There are several ways kernel can deal with unaccepted memory:
1. Accept all the memory during the boot. It is easy to implement and
it doesn't have runtime cost once the system is booted. The downside
is very long boot time.
Accept can be parallelized to multiple CPUs to keep it manageable
(i.e. via DEFERRED_STRUCT_PAGE_INIT), but it tends to saturate
memory bandwidth and does not scale beyond the point.

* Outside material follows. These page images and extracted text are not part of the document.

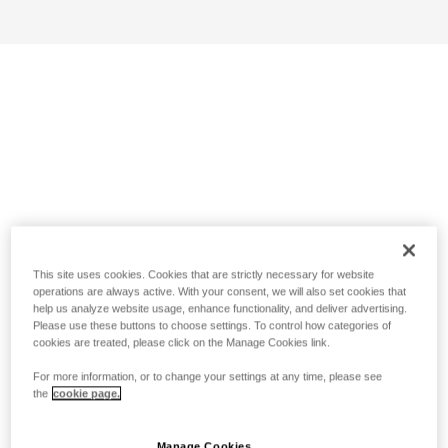
This site uses cookies. Cookies that are strictly necessary for website
operations are always active. With your consent, we will also set cookies that
help us analyze website usage, enhance functionality, and deliver advertising.
Please use these buttons to choose settings. To control how categories of
cookies are treated, please click on the Manage Cookies link.
For more information, or to change your settings at any time, please see
the
cookie page.
Manage Cookies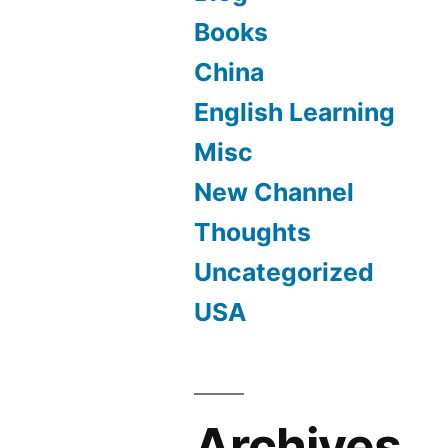
Books
China
English Learning
Misc
New Channel
Thoughts
Uncategorized
USA
Archives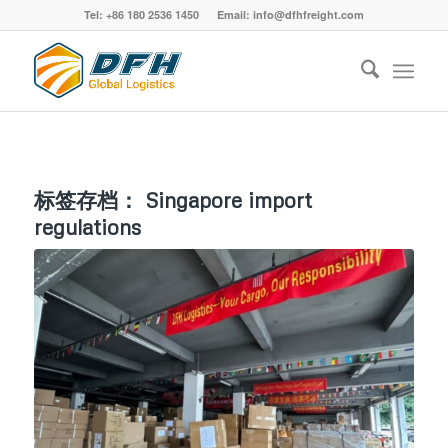
Tel: +86 180 2536 1450 Email: info@dfhfreight.com
标签存档：
Singapore import
regulations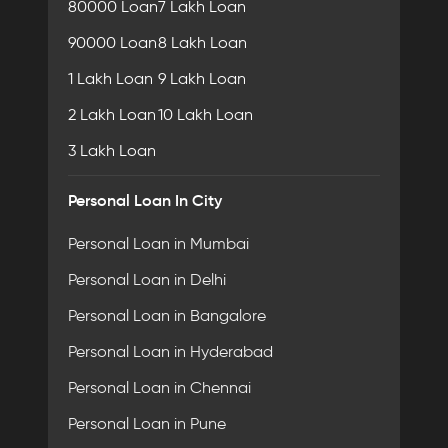
80000 Loan
7 Lakh Loan
90000 Loan
8 Lakh Loan
1 Lakh Loan
9 Lakh Loan
2 Lakh Loan
10 Lakh Loan
3 Lakh Loan
Personal Loan In City
Personal Loan in Mumbai
Personal Loan in Delhi
Personal Loan in Bangalore
Personal Loan in Hyderabad
Personal Loan in Chennai
Personal Loan in Pune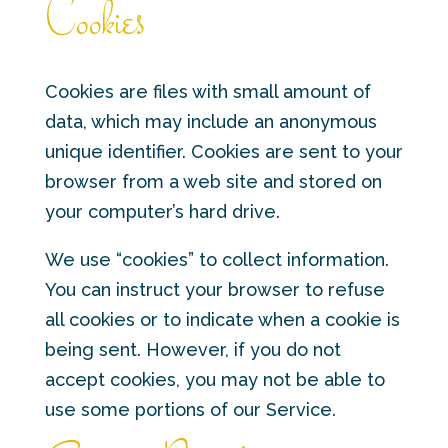
Cookies
Cookies are files with small amount of
data, which may include an anonymous
unique identifier. Cookies are sent to your
browser from a web site and stored on
your computer’s hard drive.
We use “cookies” to collect information.
You can instruct your browser to refuse
all cookies or to indicate when a cookie is
being sent. However, if you do not
accept cookies, you may not be able to
use some portions of our Service.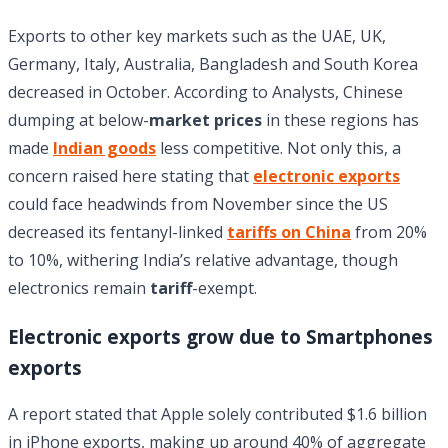
Exports to other key markets such as the UAE, UK,
Germany, Italy, Australia, Bangladesh and South Korea
decreased in October. According to Analysts, Chinese
dumping at below-
market prices
in these regions has
made
Indian goods
less competitive. Not only this, a
concern raised here stating that
electronic exports
could face headwinds from November since the US
decreased its fentanyl-linked
tariffs on China
from 20%
to 10%, withering India’s relative advantage, though
electronics remain
tariff
-exempt.
Electronic exports grow due to Smartphones
exports
A report stated that Apple solely contributed $1.6 billion
in iPhone exports, making up around 40% of aggregate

2. Accept a block of memory on the first use. It requires more
infrastructure and changes in page allocator to make it work, but
it provides good boot time.
On-demand memory accept means latency spikes every time kernel steps
onto a new memory block. The spikes will go away once workload data
set size gets stabilized or all memory gets accepted.
3. Accept all memory in background. Introduce a thread (or multiple)
that gets memory accepted proactively. It will minimize time the
system experience latency spikes on memory allocation while keeping
low boot time.
This approach cannot function on its own. It is an extension of #2:
background memory acceptance requires functional scheduler, but the
page allocator may need to tap into unaccepted memory before that.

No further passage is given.